I'm advising my business clients not to buy any app they will use in their business from an app store where the owner of the store can kill apps already purchased. No business in their right mind should want any applications -- especially applications that are or might become "business critical" -- that someone can kill switch at any time. That's like giving someone a kill switch for your business. I really don't think Microsoft has thought a lot of this stuff through given that a lot of their income comes from sales to businesses.
-rssapphire
I love this quote because it DEFINES my problem with "cloud computing". My only caveat is that it should be person instead of business. :Thmbsup:
Point is, if Microsoft goes that route, it's far easier for enterprise customers to go along than it is for them to retool over to a new OS and a new set of core applications. Especially since Microsoft has already announced plans to allow big corporate users to run what amounts to their own app store in-house.
-40hz
I have to agree here, primarily because of the last statement. If they are allowed to "own" their own app store and download the bits (not unlike the current licensing scheme they are allowed to implement), then there is no need for them to worry much about it. IT already is the stop-light for software distribution, this is just another tool to make it easier for IT to do what it already does.

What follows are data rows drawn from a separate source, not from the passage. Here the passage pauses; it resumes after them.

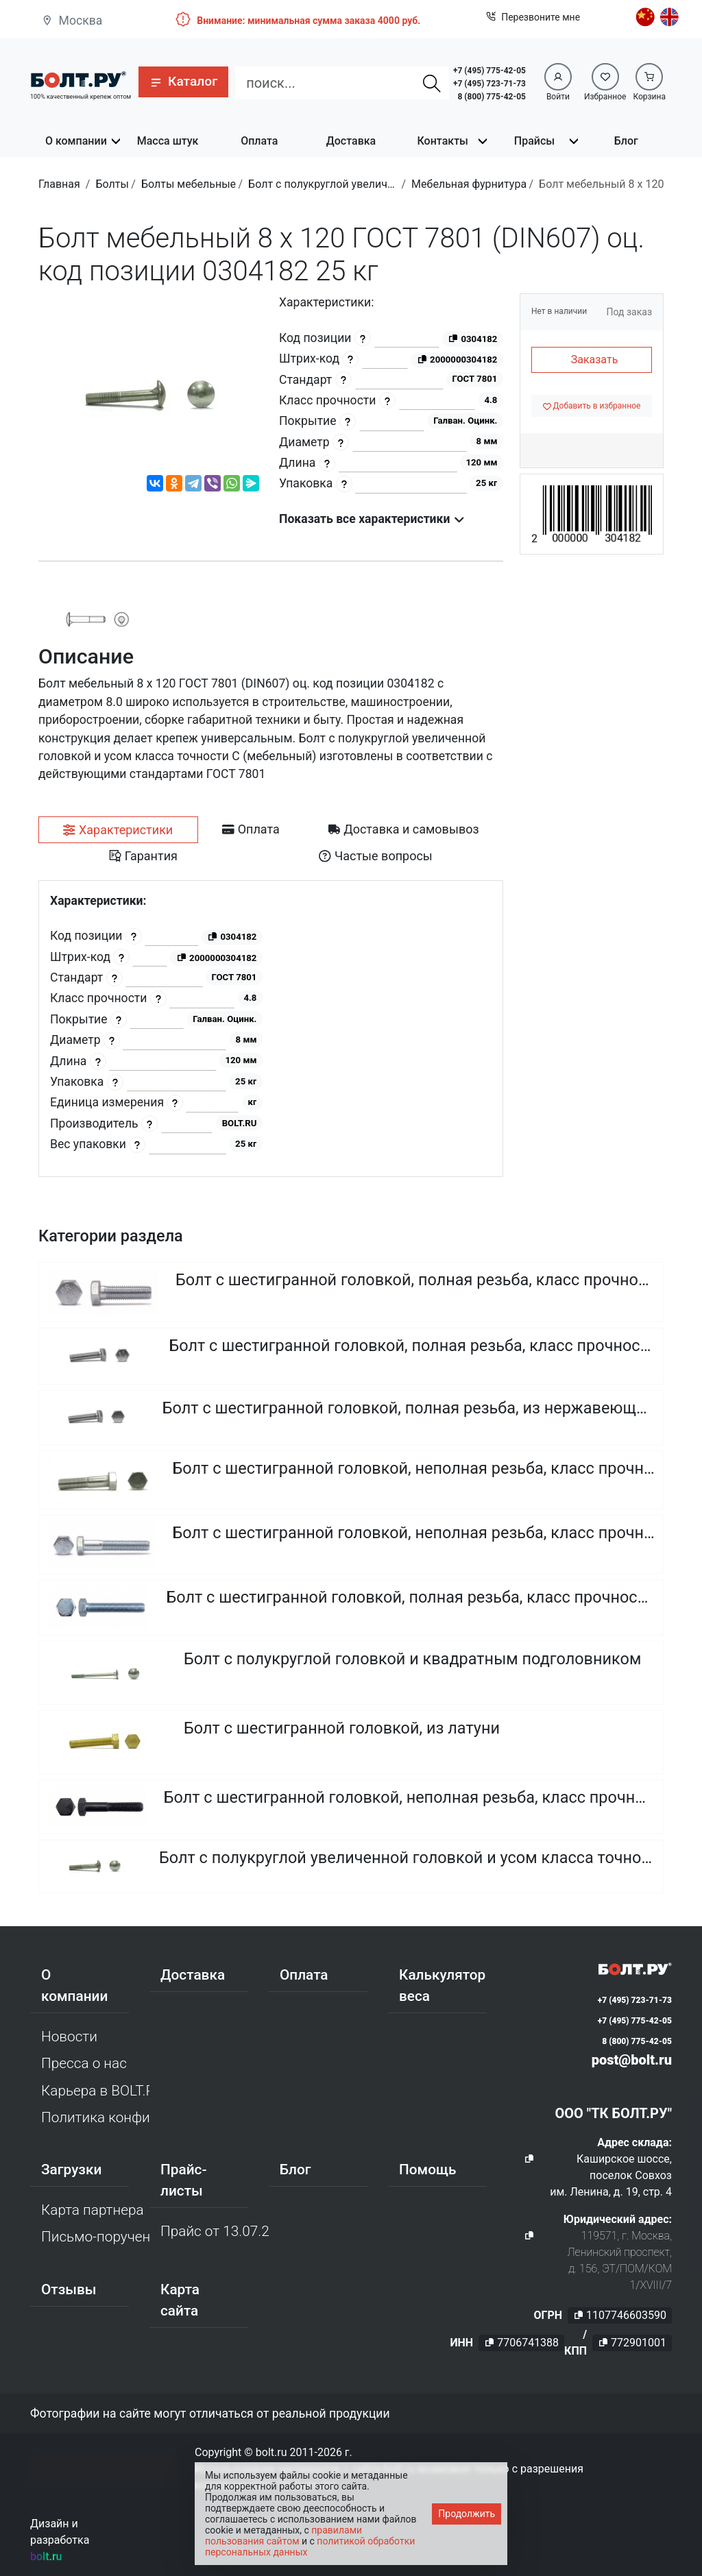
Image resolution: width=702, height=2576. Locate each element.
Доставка (351, 140)
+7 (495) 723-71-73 (489, 83)
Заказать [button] (594, 359)
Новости (69, 2036)
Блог (626, 140)
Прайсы (534, 140)
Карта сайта (179, 2300)
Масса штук (168, 140)
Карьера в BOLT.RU (95, 2090)
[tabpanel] (270, 1028)
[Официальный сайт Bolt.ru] (78, 78)
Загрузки (71, 2169)
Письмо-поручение (95, 2236)
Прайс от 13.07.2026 (214, 2231)
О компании (76, 140)
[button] (183, 81)
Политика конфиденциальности (95, 2117)
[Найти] (432, 82)
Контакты (442, 140)
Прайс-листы (183, 2180)
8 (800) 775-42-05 (491, 96)
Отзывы (69, 2289)
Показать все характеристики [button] (372, 519)
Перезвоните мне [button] (533, 17)
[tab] (118, 830)
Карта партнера (92, 2210)
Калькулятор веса (442, 1985)
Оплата (259, 140)
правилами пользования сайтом (283, 2536)
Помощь (427, 2169)
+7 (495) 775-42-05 (489, 70)
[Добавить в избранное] (591, 406)
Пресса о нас (84, 2063)
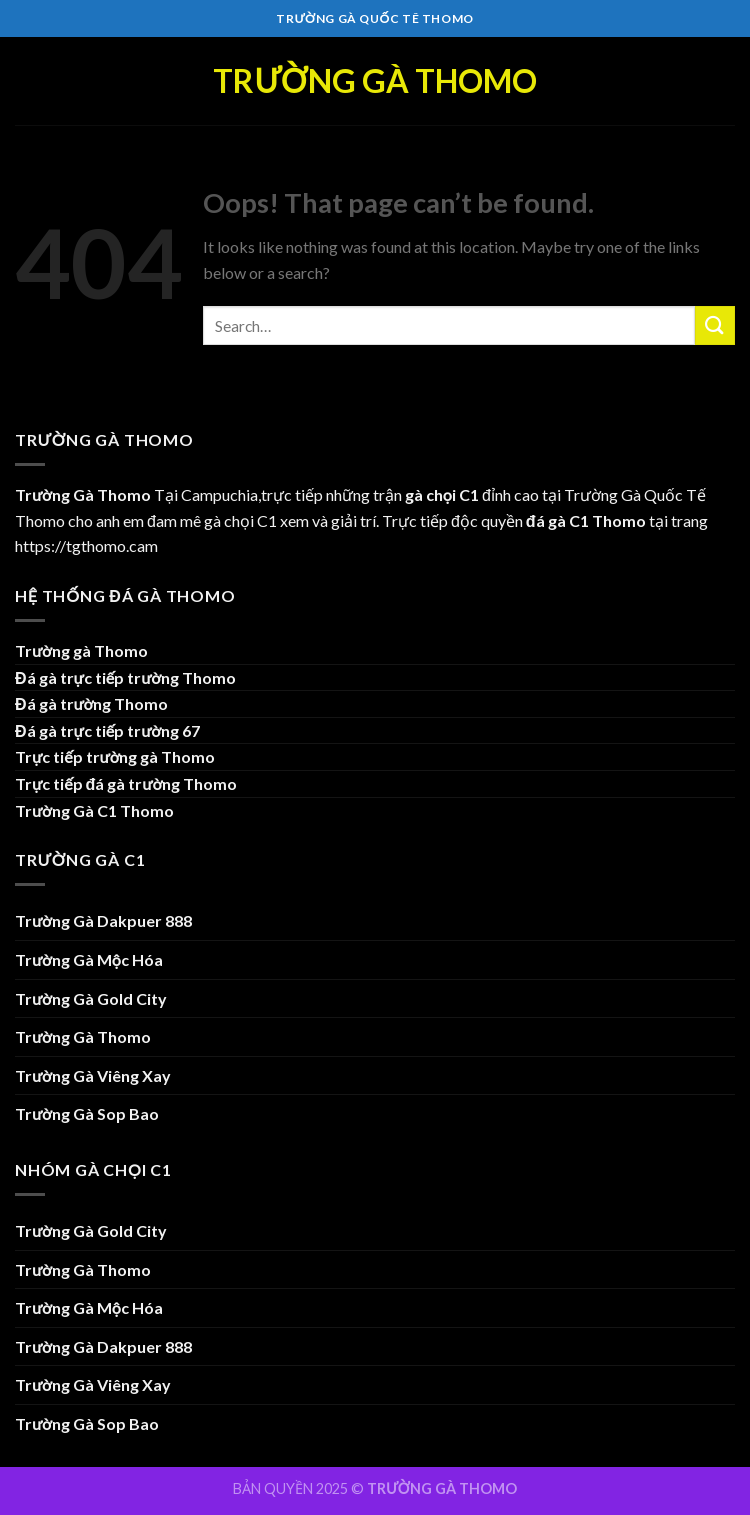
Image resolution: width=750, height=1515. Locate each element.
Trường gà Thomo (81, 650)
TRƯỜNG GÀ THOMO (442, 1488)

The problem with the argument about custom software is two-fold in my opinion. First off, custom is expensive. It costs a lot to develop and orders of magnitude more to maintain. Moreover the knowledge and experiences gained cannot and will not ever be fully captured. Documentation only takes you so far. I work on a mainframe that was developed in-house in the 80's. Today we have 2nd and in some cases 3rd generation personnel working on these systems. Many times, they don't even know what it is doing, and even if they do, they don't know all the details. As often as not, if an obscure or rarely failing piece fails to work, they try restarting it. If it truly is broke, they apply patches that are essentially error catches that tell it how to function now, because they don't know how to fix the original code or in some cases even where that code resides.
The second problem with the argument is that more often than not (due to time & other cost considerations) the "custom" code is little more than glue-scripts that exchange data between two packages. It is rare that any software is fully customized, even in large corporations, unless there is no other alternative or it IS the product. Can it be done? Of course. Will it be done? Only if there is NO other reasonable solution.